Outperforming against all odds: How Chris Stott's 1851 Capital topped the league table

Despite launching just a few days before the COVID crash, 1851 Capital has topped the Mercer survey for its stellar three-year returns.
Ally Selby

Livewire Markets

Cast your mind back to January 2020. Back then, the market was reaching highs not seen before, investors were throwing their cash at stocks in droves, and a novel coronavirus in Wuhan, China was just starting to hit the airwaves but was of little global concern. 

On February 1, Chris Stott and his team at 1851 Capital launched their highly-anticipated small and micro-cap fund. Just 20 days later, the market plummeted, having woken up to the idea of a widespread global pandemic. Within a month, the S&P/ASX 200 would fall more than 32% - the Small Ordinaries, nearly 35%. 

Despite the rough start to the Fund's existence, the 1851 Emerging Companies Fund has just topped Mercer's performance survey for its stellar three-year performance. 

Since its inception on February 1, 2020, the Fund has delivered a return of 13.3% per annum. That's compared to the S&P/ASX Small Ordinaries Accumulation Index's return of just 1.1%. In fact, the Fund has swelled 46.6% since its very first day in the market. 

That's an outperformance of 43.2% in total. 

So how did the team at 1851 Capital do it?
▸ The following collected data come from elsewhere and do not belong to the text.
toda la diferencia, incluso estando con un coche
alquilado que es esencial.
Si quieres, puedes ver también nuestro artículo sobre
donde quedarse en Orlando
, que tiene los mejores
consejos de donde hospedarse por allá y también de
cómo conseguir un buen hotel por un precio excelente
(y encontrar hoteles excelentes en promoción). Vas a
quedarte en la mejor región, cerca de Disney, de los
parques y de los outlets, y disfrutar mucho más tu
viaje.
According to Stott, it all comes down to sticking to your knitting and not getting drawn into fads. And despite the macro headwinds that continue to loom and the rebound in small caps in recent months, he believes there's still plenty of upside in the small end of the market over the coming months. 
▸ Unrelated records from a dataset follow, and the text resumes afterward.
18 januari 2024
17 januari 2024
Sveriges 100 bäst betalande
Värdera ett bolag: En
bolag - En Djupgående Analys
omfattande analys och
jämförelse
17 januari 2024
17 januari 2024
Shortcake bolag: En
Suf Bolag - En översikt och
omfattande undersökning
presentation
In this interview, Stott shares some of the best and worst-performing stocks in the Fund's three-year history, where he is seeing pockets of value right now, as well as some of the stocks that he believes have been unfairly sold off this reporting season. 

Note: This interview was recorded on March 1 2023. You can watch the video or read an edited transcript below. 

The best and worst-performing positions over 1851's three-year history 

While Stott admits that the secret to success in small caps comes down to the people on your team, he notes that one stock has stood out during the Fund's three-year tenure. 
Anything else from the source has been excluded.